I asked one of the attendants at a local paint store what eco-friendly options were available. Surprisingly, he pointed me to several eco-friendlier options for paint. One option was clay paint. This option is made of naturally occurring minerals and water as the primary solvent. This is one of the oldest forms of paint. It has an earthy, adobe-type finish, but your color options are limited. If your design includes earth tones such as white, blue, and orange, then clay paint may be a good choice. It is also an effective odor absorber, due to the high clay content. They are water-based and can only be used indoors. It cannot be washed, without a quick touch-up.
Another organic paint option is lime wash, this used to be known as white wash in the days of our great grandmothers. Lime wash is created from crushed limestone and water. It can be used indoors and outdoors. It comes in a variety of colors and can be used on porous materials. It sinks into the materials and leaves behind an antiqued finish. This would be a great option for older homes. Like clays, they were once difficult to wash and tended to fade quickly.
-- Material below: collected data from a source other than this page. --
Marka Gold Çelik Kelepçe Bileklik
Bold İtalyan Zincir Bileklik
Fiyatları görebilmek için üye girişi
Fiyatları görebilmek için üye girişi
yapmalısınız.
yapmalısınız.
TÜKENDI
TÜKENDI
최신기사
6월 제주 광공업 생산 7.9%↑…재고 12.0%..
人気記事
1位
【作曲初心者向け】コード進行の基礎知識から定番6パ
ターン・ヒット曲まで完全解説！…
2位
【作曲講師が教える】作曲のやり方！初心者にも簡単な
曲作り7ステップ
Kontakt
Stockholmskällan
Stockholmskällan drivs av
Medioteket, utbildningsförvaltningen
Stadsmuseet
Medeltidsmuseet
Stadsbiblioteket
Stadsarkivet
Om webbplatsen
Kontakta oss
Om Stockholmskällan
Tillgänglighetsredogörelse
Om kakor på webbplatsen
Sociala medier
However, technology has fixed these problems and the newer versions are much more durable and easier to maintain.
The third option that was possible, but not as easy to find through traditional hardware stores as the other two is milk paint. This is a time-tested paint that is made from powered milk mixed with water, clay and earth-based pigments mixed into a thick, soupy paint. It is just like tempera paint. It is not that different from what Leonardo DaVinci used to paint the Mona Lisa. It is bought in a powered form that must be mixed with water and used immediately. If not, the paint may clump and not be as smooth as expected. However, you do not have to mix up the entire batch at once. It does not come in many finish options. Matte is the only finish available.
You may have notices that all three eco-friendly options available have one key drawback: they are water-based and cannot be used outside the home. I would also question using them in high moisture areas such as bathrooms and kitchens, but ask your local supplier about your particular situation. The problem with interior paints is that they are soft. Chemicals are needed to harden paints so that they can be used outside. There are fewer green options for outside paints than for inside jobs. Luckily, VOCs rapidly dissipate in the outside air, unlike indoor situations where they can build up without proper ventilation.
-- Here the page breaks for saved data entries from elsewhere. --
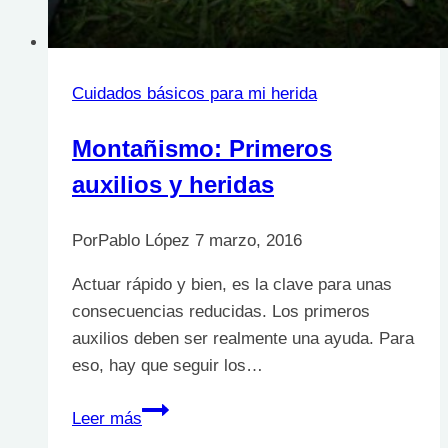
Cuidados básicos para mi herida
Montañismo: Primeros
auxilios y heridas
Por
Pablo López
7 marzo, 2016
Actuar rápido y bien, es la clave para unas
consecuencias reducidas. Los primeros
auxilios deben ser realmente una ayuda. Para
eso, hay que seguir los…
Montañismo:
Leer más
Primeros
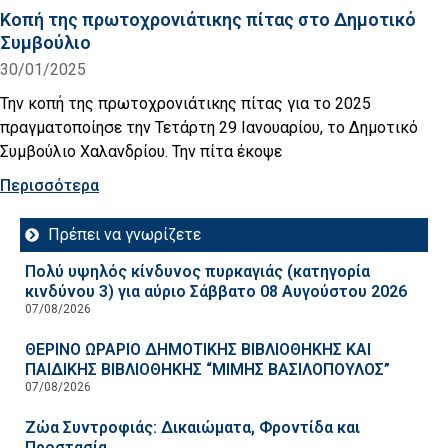
Κοπή της πρωτοχρονιάτικης πίτας στο Δημοτικό
Συμβούλιο
30/01/2025
Την κοπή της πρωτοχρονιάτικης πίτας για το 2025
πραγματοποίησε την Τετάρτη 29 Ιανουαρίου, το Δημοτικό
Συμβούλιο Χαλανδρίου. Την πίτα έκοψε
Περισσότερα
Πρέπει να γνωρίζετε
Πολύ υψηλός κίνδυνος πυρκαγιάς (κατηγορία
κινδύνου 3) για αύριο Σάββατο 08 Αυγούστου 2026
07/08/2026
ΘΕΡΙΝΟ ΩΡΑΡΙΟ ΔΗΜΟΤΙΚΗΣ ΒΙΒΛΙΟΘΗΚΗΣ ΚΑΙ
ΠΑΙΔΙΚΗΣ ΒΙΒΛΙΟΘΗΚΗΣ “ΜΙΜΗΣ ΒΑΣΙΛΟΠΟΥΛΟΣ”
07/08/2026
Ζώα Συντροφιάς: Δικαιώματα, Φροντίδα και
Προστασία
However, this does not help when you want to do your part to avoid contaminating the atmosphere. Stain and lime wash are the only two truly environmentally friendly options for outdoor paint. They do make low VOC outdoor paints, but the EPA gives them a wider fudge-factor than they do for indoor paints. Ask your local hardware salesperson about the options in your area.
Paint removal is something that most of us avoid if at all possible. However, sometimes it must be done. Paint strippers are one of the worst offenders of environmental pillage. Different strippers are made for different substrates, but most of them are petroleum based. This means that the key problem is VOCS, of which the worst is dichloromethane. Now they are making some methylene-free removers, but even these contain some nasty chemicals. Work in a well-ventilated area and avoid contact through the skin.
Before you remove any old paint, whether you use sanding or strippers, make certain that it does not contain lead or mercury. This is especially true for paints manufactured prior to 1980. If it does, then it will have to be removed professionally. DO NOT try this yourself, because the lead can contaminate the entire house and the last thing that you would like to do is to bring your baby home to a lead or mercury-contaminated room.
Some VOCs have been linked to birth defects, so if you are pregnant and your motherly urge overcomes you, ask a friend who is not pregnant or your husband to help. There are many other things that you can do to make your baby’s room perfect. Play it safe, your baby will thank you later.